___ Exercise data

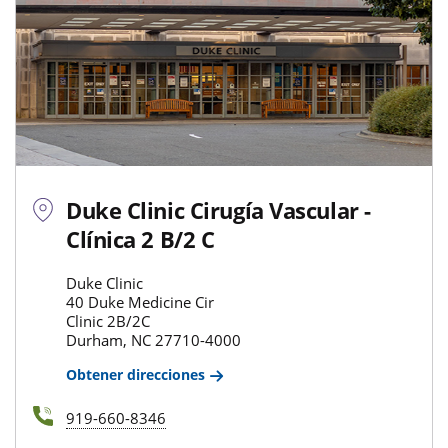
Duke Clinic Cirugía Vascular -
Clínica 2 B/2 C
Duke Clinic
40 Duke Medicine Cir
Clinic 2B/2C
Durham, NC 27710-4000
Obtener direcciones
919-660-8346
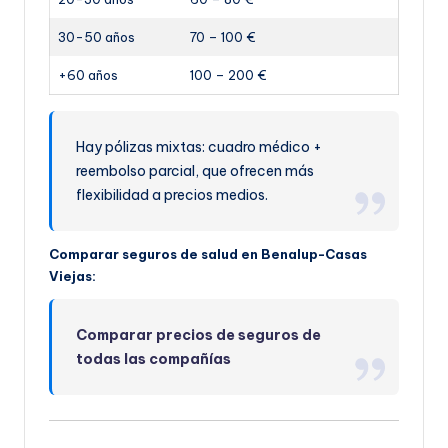
30-50 años
70 – 100 €
+60 años
100 – 200 €
Hay pólizas mixtas: cuadro médico +
reembolso parcial, que ofrecen más
flexibilidad a precios medios.
Comparar seguros de salud en Benalup-Casas
Viejas:
Comparar precios de seguros de
todas las compañías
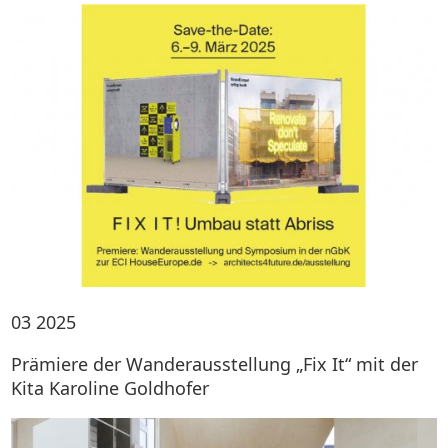
03
2025
Prämiere der Wanderausstellung „Fix It“ mit der
Kita Karoline Goldhofer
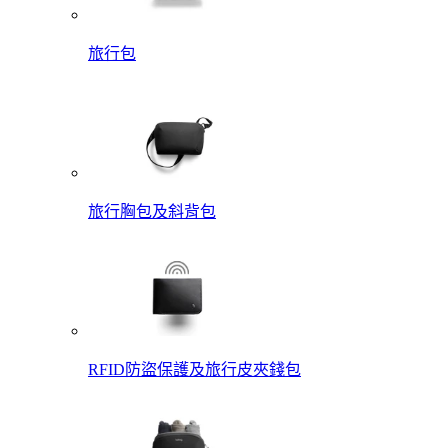
旅行包
旅行胸包及斜背包
RFID防盜保護及旅行皮夾錢包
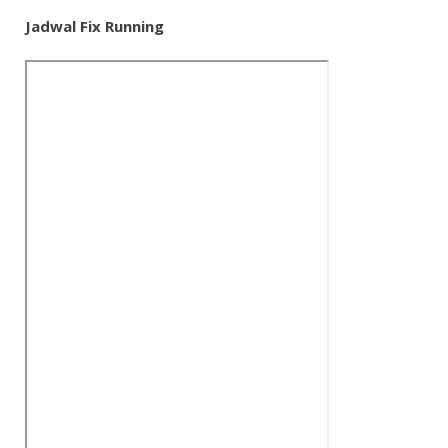
Jadwal Fix Running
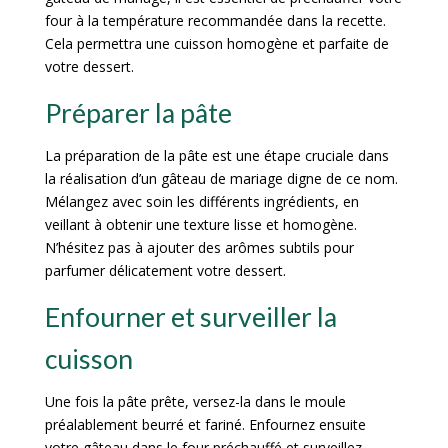
four à la température recommandée dans la recette.
Cela permettra une cuisson homogène et parfaite de
votre dessert.
Préparer la pâte
La préparation de la pâte est une étape cruciale dans
la réalisation d’un gâteau de mariage digne de ce nom.
Mélangez avec soin les différents ingrédients, en
veillant à obtenir une texture lisse et homogène.
N’hésitez pas à ajouter des arômes subtils pour
parfumer délicatement votre dessert.
Enfourner et surveiller la
cuisson
Une fois la pâte prête, versez-la dans le moule
préalablement beurré et fariné. Enfournez ensuite
votre gâteau dans le four préchauffé et surveillez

______

• _Problem to work on_
Every record above should reappear exactly, with the pictures gone.

• _Solution to this problem_
Duke Clinic Cirugía Vascular -
Clínica 2 B/2 C
Duke Clinic
40 Duke Medicine Cir
Clinic 2B/2C
Durham, NC 27710-4000
Obtener direcciones
919-660-8346
30-50 años
70 – 100 €
+60 años
100 – 200 €
Hay pólizas mixtas: cuadro médico +
reembolso parcial, que ofrecen más
flexibilidad a precios medios.
Comparar seguros de salud en Benalup-Casas
Viejas:
Comparar precios de seguros de
todas las compañías
03
2025
Prämiere der Wanderausstellung „Fix It“ mit der
Kita Karoline Goldhofer
旅行包
旅行胸包及斜背包
RFID防盜保護及旅行皮夾錢包
Jadwal Fix Running
four à la température recommandée dans la recette.
Cela permettra une cuisson homogène et parfaite de
votre dessert.
Préparer la pâte
La préparation de la pâte est une étape cruciale dans
la réalisation d’un gâteau de mariage digne de ce nom.
Mélangez avec soin les différents ingrédients, en
veillant à obtenir une texture lisse et homogène.
N’hésitez pas à ajouter des arômes subtils pour
parfumer délicatement votre dessert.
Enfourner et surveiller la
cuisson
Une fois la pâte prête, versez-la dans le moule
préalablement beurré et fariné. Enfournez ensuite
votre gâteau dans le four préchauffé et surveillez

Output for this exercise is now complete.